Overlooked role of CO3·- reactivity with different dissociation forms of organic micropollutants in degradation kinetics modeling: A case study of fluoxetine degradation in a UV/peroxymonosulfate system.

Abstract

Selective oxidizing agent carbonate radical (CO₃^•-) is an important secondary radical in radical-based advanced oxidation technology for wastewater treatment. However, the role of CO₃^•- in removing ionizable organic micropollutants (OMs) under environmentally relevant conditions remains unclear. Herein we investigated CO₃^•- effect on degradation kinetics of fluoxetine in UV/peroxymonosulfate (PMS) system based on a built radical model considering CO₃^•- reactivity differences with its different dissociation forms. Results revealed that the model, which incorporated CO₃^•- selective reactivity (with determined second-order rate constants, k_src,CO3·-, of 7.33 ×10⁶ and 2.56 ×10⁸ M^-1s^-1 for cationic and neutral fluoxetine, respectively) provided significantly more accurate predictions of fluoxetine degradation rates (k).
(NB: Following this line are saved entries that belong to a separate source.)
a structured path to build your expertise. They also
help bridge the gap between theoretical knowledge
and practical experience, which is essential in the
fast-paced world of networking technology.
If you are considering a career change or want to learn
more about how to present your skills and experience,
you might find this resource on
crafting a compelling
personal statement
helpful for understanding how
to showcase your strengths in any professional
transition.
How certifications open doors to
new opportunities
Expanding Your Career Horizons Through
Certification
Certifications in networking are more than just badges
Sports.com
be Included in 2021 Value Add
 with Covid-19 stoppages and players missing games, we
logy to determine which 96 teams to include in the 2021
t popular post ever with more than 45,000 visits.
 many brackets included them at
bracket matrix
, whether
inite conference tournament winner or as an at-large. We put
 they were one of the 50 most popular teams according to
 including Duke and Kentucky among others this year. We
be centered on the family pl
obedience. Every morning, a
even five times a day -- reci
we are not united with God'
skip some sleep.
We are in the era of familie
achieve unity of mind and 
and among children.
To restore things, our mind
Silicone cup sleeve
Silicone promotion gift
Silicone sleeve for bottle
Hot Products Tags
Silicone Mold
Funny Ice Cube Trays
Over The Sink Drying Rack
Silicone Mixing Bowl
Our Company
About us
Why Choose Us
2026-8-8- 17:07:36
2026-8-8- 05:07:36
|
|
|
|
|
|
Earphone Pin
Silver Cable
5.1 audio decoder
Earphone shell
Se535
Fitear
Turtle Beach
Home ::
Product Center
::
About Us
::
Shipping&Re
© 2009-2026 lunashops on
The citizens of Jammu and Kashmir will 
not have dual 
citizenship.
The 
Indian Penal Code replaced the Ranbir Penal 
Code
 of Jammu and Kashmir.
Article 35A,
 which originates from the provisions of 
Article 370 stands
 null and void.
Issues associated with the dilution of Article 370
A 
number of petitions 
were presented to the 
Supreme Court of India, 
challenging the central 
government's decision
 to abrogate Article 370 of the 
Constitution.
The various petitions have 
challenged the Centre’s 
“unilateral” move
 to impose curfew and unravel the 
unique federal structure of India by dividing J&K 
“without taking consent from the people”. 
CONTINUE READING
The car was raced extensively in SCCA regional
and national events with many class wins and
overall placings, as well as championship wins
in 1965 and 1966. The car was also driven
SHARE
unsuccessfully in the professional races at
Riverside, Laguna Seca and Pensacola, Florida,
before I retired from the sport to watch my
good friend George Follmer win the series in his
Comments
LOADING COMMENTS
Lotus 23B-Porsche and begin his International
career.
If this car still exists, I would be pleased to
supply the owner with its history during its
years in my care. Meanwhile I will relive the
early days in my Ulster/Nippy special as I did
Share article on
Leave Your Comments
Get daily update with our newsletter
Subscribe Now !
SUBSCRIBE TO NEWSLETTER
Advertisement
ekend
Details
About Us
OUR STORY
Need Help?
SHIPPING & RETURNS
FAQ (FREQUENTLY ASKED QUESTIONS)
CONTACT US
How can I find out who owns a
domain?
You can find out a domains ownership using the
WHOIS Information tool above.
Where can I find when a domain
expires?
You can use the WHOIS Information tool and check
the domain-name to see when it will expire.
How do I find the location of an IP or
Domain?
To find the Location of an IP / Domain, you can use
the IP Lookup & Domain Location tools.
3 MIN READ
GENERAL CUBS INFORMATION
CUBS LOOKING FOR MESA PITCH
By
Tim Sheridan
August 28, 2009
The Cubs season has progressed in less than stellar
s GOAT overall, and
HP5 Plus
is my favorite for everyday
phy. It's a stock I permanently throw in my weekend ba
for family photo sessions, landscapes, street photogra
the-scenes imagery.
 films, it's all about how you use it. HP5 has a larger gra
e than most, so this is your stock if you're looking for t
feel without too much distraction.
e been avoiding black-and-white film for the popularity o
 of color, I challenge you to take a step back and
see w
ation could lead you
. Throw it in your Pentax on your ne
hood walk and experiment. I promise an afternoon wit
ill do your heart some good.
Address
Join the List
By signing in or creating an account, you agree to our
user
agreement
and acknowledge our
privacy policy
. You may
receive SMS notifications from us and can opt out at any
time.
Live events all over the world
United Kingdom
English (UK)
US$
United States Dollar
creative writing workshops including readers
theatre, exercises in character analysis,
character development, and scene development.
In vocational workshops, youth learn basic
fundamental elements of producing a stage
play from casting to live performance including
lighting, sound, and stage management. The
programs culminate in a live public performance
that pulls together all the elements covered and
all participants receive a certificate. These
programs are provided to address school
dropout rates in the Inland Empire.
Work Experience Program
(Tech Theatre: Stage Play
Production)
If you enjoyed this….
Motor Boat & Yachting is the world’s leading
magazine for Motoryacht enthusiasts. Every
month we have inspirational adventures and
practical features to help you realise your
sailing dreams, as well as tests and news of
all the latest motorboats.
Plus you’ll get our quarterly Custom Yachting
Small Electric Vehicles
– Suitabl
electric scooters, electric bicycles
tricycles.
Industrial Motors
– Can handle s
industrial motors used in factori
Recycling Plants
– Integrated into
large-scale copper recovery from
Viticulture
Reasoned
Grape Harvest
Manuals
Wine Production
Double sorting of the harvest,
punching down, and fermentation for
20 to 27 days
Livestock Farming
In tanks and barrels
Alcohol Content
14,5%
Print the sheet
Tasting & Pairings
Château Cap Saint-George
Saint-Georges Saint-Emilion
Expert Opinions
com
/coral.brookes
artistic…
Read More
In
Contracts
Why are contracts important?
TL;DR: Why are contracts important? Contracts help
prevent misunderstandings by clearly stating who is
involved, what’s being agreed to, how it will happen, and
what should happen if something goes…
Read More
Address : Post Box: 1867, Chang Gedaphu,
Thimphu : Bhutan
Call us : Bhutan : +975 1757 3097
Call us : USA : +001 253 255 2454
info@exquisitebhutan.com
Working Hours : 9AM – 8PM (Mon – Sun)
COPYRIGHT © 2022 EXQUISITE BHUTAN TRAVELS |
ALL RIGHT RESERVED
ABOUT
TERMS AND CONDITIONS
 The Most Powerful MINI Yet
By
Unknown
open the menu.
A good linear correlation was observed between k_src,CO3·- from experiments and literatures for 24 ionizable OMs and their molecular orbital energy gaps and oxidation potentials, suggesting the possible electron transfer reaction mechanism. Cl^- slightly reduced the degradation rates of fluoxetine owing to rapid transformation of Cl^• with HCO₃^- into CO₃^•-, which partially compensated for the quenching effects of Cl^- on HO^• and SO₄^•-. Dissolved organic matter significantly quenched reactive radicals. The constructed kinetic model successfully predicted fluoxetine degradation rates in real waters, with CO₃^•- being the dominant contributor (∼90 %) to this degradation process.